The earliest text describing the Chinese use of mounting masts and sails on large vehicles is the Book of the Golden Hall Master written by the Daoist scholar and crown prince Xiao Yi, who later became Emperor Yuan of Liang (r. 552-554 AD). He wrote that Gaocang Wushu invented a "wind-driven carriage" which was able to carry thirty people at once. There was another built in about 610 for the Emperor Yang of Sui (r. 604-617), as described in the Continuation of the New Discourses on the Talk of the Times.

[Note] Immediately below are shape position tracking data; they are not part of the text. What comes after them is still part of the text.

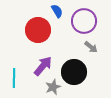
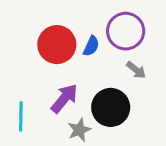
blue semicircle: (57, 11) -> (91, 46), moved, turned 56

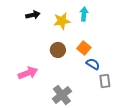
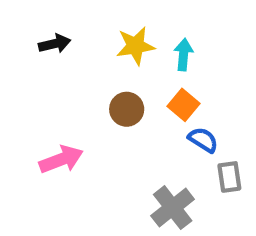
cyan arrow: (84, 14) -> (183, 55), moved
black arrow: (33, 15) -> (55, 44), moved
gray cross: (62, 95) -> (173, 208), moved

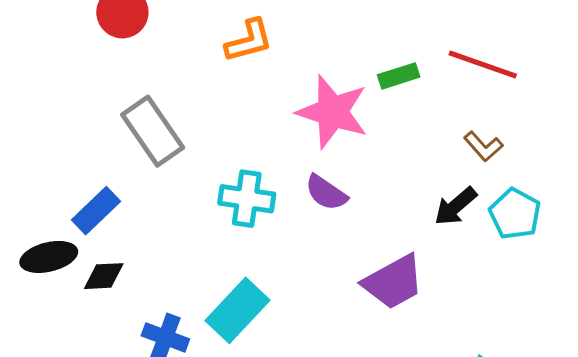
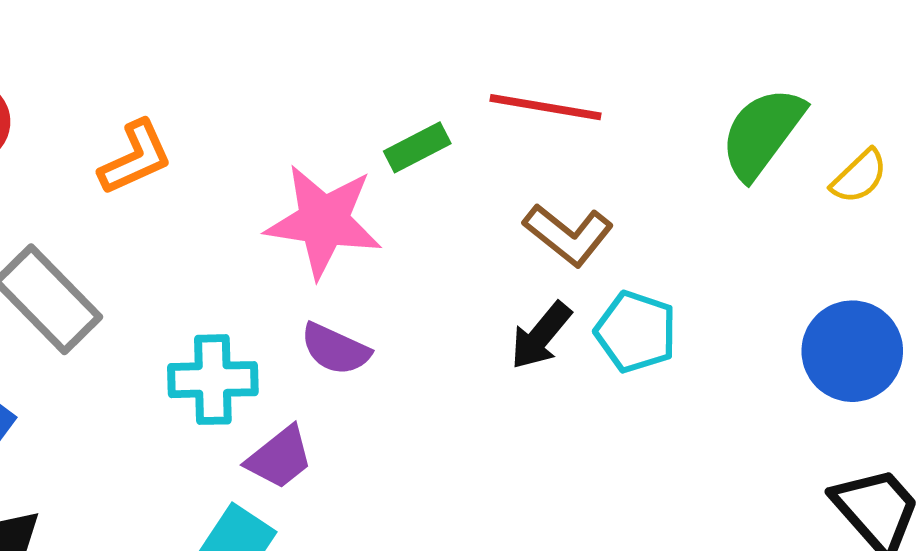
orange L-shape: (249, 41) -> (135, 158), moved
brown L-shape: (483, 146) -> (568, 235), size x1.4
purple trapezoid: (393, 282) -> (280, 458), moved, size x0.7

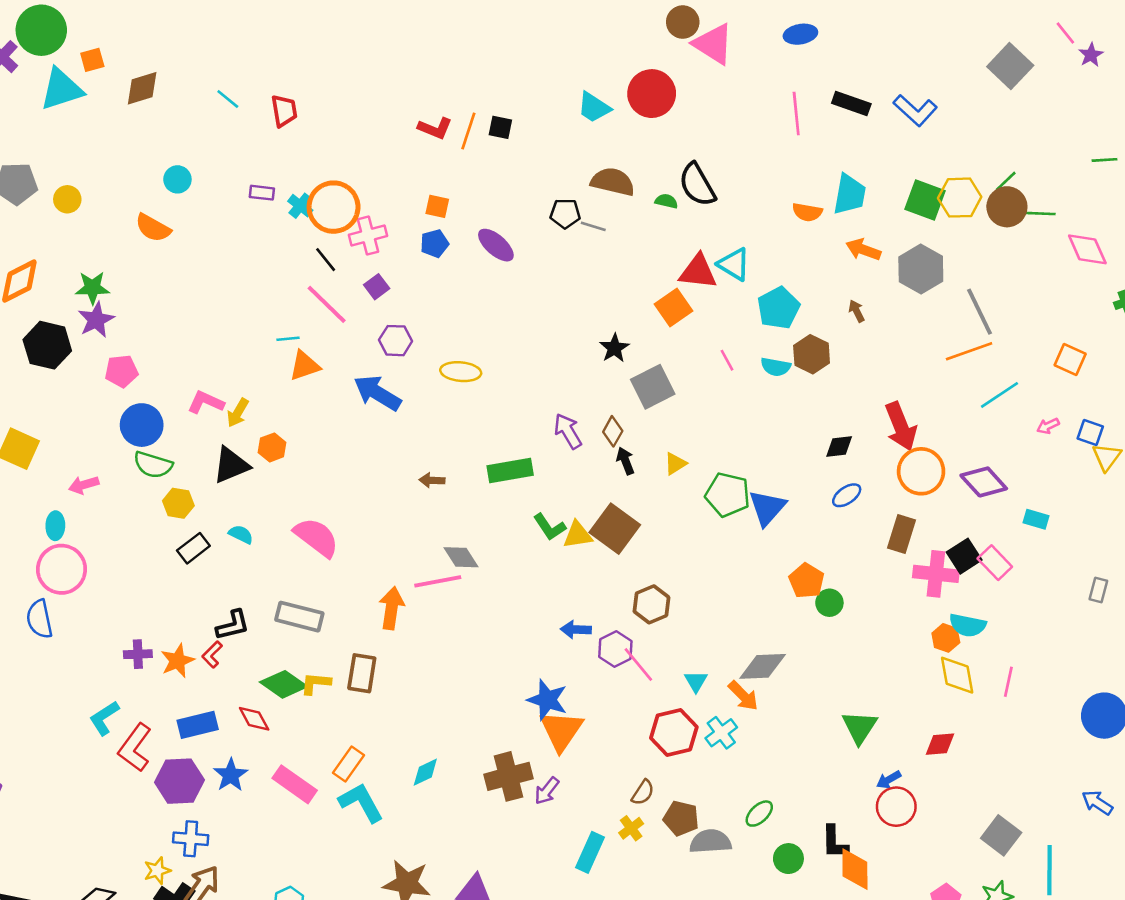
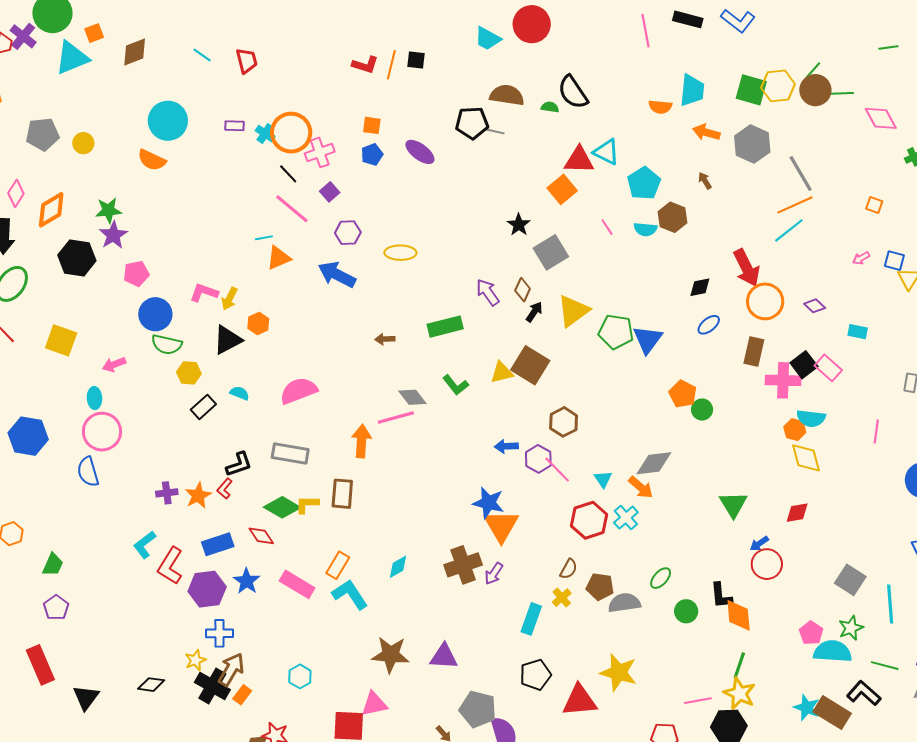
cyan circle: (177, 179) -> (168, 121), size x1.8
black pentagon: (565, 213) -> (472, 123), size x1.4
orange square: (1070, 359) -> (874, 205), size x0.7
cyan line: (1000, 395) -> (789, 230), moved
black arrow: (625, 461) -> (534, 312), turned 60
yellow triangle: (675, 464) -> (573, 311), size x1.8
purple diamond: (984, 482) -> (815, 306), size x0.6
green L-shape: (549, 527) -> (456, 385), moved
pink semicircle: (316, 537) -> (298, 391), turned -54
pink line: (1008, 682) -> (876, 432), moved

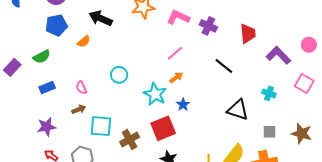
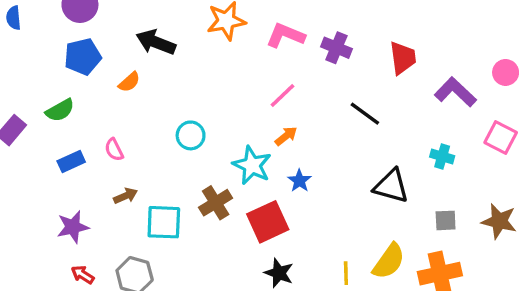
pink semicircle: (81, 88) -> (114, 150), moved
brown cross: (130, 140) -> (216, 203), moved

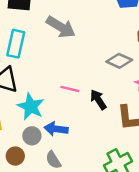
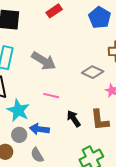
gray arrow: (61, 27) -> (44, 61), moved
black arrow: (98, 100) -> (74, 119), moved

European travelers from the 16th century onwards mentioned sailing carriages with surprise. In 1585, during the Chinese Ming Dynasty, Gonzales de Mendoza wrote that the Chinese had many coaches and wagons mounted with sails, and even depicted them in artwork of silk hanfu robes and on earthenware vessels. In the 1584 atlas Theatrum Orbis Terrarum written by the cartographer Abraham Ortelius (1527-1598), there are large Chinese carriages depicted with sails and masts. Likewise, there are the same Chinese vehicles with sails depicted in the Atlas of Gerardus Mercator (1512-1594), as well as the 1626 book Kingdome of China by John Speed. The English poet John Milton (1608-1674) exemplified western interest in the Chinese sailing carriage when he mentioned it in a metaphor in his epic Paradise Lost, published in 1667.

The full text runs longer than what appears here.